I have the sequence $$x_n = \frac{2x_{n-1}^3+7}{3x_{n-1}^2}$$
I know the limit of this sequence is $\sqrt[3]{7}$, and I chose the starting values $x_{0} = 2$, $x_{1} = 1.91666\ldots$
I tried proving by using induction first but failed. How do I prove this sequence does really converge and also its limit is $\sqrt[3]{7}$?
On
Since you know the limit is $\sqrt[3]{7}$, you could introduce a new variable $\epsilon_n = x_n^3 - 7$ and look at the recurrence relation of $\epsilon_n$ instead.

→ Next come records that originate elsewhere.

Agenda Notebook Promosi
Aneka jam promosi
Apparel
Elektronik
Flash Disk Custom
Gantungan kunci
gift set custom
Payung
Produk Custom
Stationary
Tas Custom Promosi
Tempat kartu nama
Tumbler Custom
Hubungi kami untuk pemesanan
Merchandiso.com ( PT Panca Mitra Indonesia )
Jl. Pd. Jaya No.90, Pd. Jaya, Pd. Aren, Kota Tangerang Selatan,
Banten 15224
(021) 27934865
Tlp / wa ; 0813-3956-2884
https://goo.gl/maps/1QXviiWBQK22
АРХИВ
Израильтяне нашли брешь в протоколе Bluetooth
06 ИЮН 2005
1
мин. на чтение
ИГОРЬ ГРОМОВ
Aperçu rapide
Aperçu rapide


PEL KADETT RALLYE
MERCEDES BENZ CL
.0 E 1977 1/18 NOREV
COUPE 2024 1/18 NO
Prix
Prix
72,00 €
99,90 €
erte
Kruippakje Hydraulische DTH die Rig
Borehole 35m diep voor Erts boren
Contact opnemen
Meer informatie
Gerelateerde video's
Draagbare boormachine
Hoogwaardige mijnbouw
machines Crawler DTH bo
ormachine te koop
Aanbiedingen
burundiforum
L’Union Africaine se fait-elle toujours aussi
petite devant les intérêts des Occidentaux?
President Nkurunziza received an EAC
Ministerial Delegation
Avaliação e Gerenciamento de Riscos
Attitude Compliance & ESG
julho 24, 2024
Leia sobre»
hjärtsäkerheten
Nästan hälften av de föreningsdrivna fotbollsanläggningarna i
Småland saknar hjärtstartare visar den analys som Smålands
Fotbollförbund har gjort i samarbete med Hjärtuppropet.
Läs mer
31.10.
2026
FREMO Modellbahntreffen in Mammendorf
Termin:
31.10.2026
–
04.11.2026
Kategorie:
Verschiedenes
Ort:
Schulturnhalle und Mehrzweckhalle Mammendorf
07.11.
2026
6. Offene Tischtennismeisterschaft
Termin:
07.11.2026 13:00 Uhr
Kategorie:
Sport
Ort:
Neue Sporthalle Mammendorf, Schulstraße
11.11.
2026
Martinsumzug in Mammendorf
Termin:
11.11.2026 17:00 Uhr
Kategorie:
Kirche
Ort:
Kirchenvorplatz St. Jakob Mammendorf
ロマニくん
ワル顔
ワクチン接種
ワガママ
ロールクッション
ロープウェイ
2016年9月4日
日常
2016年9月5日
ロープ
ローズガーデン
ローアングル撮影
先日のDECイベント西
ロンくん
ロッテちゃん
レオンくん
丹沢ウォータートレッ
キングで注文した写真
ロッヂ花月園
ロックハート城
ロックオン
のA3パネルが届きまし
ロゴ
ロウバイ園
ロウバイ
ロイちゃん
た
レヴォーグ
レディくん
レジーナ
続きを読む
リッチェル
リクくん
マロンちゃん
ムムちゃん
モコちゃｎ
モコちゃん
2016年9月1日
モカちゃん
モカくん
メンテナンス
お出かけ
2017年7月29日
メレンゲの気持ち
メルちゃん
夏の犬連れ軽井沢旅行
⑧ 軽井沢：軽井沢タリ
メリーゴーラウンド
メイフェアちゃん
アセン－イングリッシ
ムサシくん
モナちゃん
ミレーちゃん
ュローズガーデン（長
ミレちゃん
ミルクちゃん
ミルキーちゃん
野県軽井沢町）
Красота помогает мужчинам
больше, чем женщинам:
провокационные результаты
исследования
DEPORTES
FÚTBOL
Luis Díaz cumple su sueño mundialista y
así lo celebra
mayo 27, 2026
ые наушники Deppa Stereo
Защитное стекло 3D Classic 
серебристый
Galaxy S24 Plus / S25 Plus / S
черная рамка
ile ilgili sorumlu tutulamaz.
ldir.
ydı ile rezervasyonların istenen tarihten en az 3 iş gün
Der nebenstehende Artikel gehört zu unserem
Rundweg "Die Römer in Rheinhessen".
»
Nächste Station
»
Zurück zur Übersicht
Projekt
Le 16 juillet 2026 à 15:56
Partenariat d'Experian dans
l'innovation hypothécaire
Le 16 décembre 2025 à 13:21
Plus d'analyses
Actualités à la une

We have
$$\epsilon_{n+1} = x_{n+1}^3 - 7 = \frac{(2 x_n^3 + 7)^3}{27 x_n^6} - 7 = \frac{(21 + 2\epsilon_n)^3}{27(7+\epsilon_n)^2} - 7 = \frac{(63+8\epsilon_n)\epsilon_n^2}{27(7+\epsilon_n)^2} $$
Let $\displaystyle\;f(t) = \frac{(63+8t)t^2}{27(7+t)^2}$. Notice for $t \in [-1,1]$,
$$|f(t)| \le \frac{63+8}{27(7-1)^2} |t|^2 \le \frac{71}{972}|t| \quad\implies\quad f(t) \in [-1,1]$$
$f(t)$ is a contraction mapping on $[-1,1]$. Furthermore,
$$\begin{array}{rcl} \epsilon_0 = 1 & \implies & |\epsilon_1| = |f(\epsilon_0)| \le \frac{71}{972}\\ & \implies & |\epsilon_2| = |f(\epsilon_1)| \le \left(\frac{71}{972}\right)^2\\ & \vdots & \\ &\implies & |\epsilon_n| = |f(\epsilon_{n-1})| \le \left(\frac{71}{972}\right)^n\\ & \vdots \end{array} $$ This implies $\lim\limits_{n\to\infty} \epsilon_n = 0$ and hence $\lim\limits_{n\to\infty} x_n = \lim\limits_{n\to\infty}\sqrt[3]{7+\epsilon_n} = \sqrt[3]{7}$.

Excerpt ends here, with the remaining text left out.